Processing Amazon MSK messages with Lambda - Amazon Lambda
Services or capabilities described in Amazon Web Services documentation might vary by Region. To see the differences applicable to the China Regions, see Getting Started with Amazon Web Services in China (PDF).

Processing Amazon MSK messages with Lambda

Note

If you want to send data to a target other than a Lambda function or enrich the data before sending it, see Amazon EventBridge Pipes.

Adding Amazon MSK as an event source

To create an event source mapping, add Amazon MSK as a Lambda function trigger using the Lambda console, an Amazon SDK, or the Amazon Command Line Interface (Amazon CLI). Note that when you add Amazon MSK as a trigger, Lambda assumes the VPC settings of the Amazon MSK cluster, not the Lambda function's VPC settings.

This section describes how to create an event source mapping using the Lambda console and the Amazon CLI.

Prerequisites

  • An Amazon MSK cluster and a Kafka topic. For more information, see Getting Started Using Amazon MSK in the Amazon Managed Streaming for Apache Kafka Developer Guide.

  • An execution role with permission to access the Amazon resources that your MSK cluster uses.

Customizable consumer group ID

When setting up Kafka as an event source, you can specify a consumer group ID. This consumer group ID is an existing identifier for the Kafka consumer group that you want your Lambda function to join. You can use this feature to seamlessly migrate any ongoing Kafka record processing setups from other consumers to Lambda.

If you specify a consumer group ID and there are other active pollers within that consumer group, Kafka distributes messages across all consumers. In other words, Lambda doesn't receive all message for the Kafka topic. If you want Lambda to handle all messages in the topic, turn off any other pollers in that consumer group.

Additionally, if you specify a consumer group ID, and Kafka finds a valid existing consumer group with the same ID, Lambda ignores the StartingPosition parameter for your event source mapping. Instead, Lambda begins processing records according to the committed offset of the consumer group. If you specify a consumer group ID, and Kafka cannot find an existing consumer group, then Lambda configures your event source with the specified StartingPosition.

The consumer group ID that you specify must be unique among all your Kafka event sources.

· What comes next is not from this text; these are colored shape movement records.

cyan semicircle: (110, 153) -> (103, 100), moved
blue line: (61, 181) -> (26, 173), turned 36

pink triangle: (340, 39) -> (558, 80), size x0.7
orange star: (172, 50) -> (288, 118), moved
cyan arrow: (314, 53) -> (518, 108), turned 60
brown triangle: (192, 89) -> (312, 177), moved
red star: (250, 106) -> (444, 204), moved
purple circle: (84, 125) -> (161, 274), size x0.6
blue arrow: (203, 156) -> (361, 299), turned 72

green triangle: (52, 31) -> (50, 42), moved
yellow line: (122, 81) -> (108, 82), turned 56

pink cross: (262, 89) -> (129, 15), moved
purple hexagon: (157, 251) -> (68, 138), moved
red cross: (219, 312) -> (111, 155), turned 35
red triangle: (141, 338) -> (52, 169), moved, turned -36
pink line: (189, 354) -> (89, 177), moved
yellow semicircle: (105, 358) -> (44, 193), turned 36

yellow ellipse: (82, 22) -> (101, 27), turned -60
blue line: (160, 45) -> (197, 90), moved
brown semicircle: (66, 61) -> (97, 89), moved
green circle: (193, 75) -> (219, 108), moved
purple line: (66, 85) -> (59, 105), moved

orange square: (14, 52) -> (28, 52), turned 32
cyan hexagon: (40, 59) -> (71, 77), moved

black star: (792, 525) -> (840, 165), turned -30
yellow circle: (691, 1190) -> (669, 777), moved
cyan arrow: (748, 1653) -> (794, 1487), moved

After creating a Kafka event source mapping with the consumer group ID specified, you cannot update this value.

Adding an Amazon MSK trigger (console)

Follow these steps to add your Amazon MSK cluster and a Kafka topic as a trigger for your Lambda function.

To add an Amazon MSK trigger to your Lambda function (console)
  1. Open the Functions page of the Lambda console.

  2. Choose the name of your Lambda function.

  3. Under Function overview, choose Add trigger.

  4. Under Trigger configuration, do the following:

    1. Choose the MSK trigger type.

    2. For MSK cluster, select your cluster.

    3. For Batch size, enter the maximum number of messages to receive in a single batch.

    4. For Batch window, enter the maximum amount of seconds that Lambda spends gathering records before invoking the function.

    5. For Topic name, enter the name of a Kafka topic.

    6. (Optional) For Consumer group ID, enter the ID of a Kafka consumer group to join.

    7. (Optional) For Starting position, choose Latest to start reading the stream from the latest record, Trim horizon to start at the earliest available record, or At timestamp to specify a timestamp to start reading from.

    8. (Optional) For Authentication, choose the secret key for authenticating with the brokers in your MSK cluster.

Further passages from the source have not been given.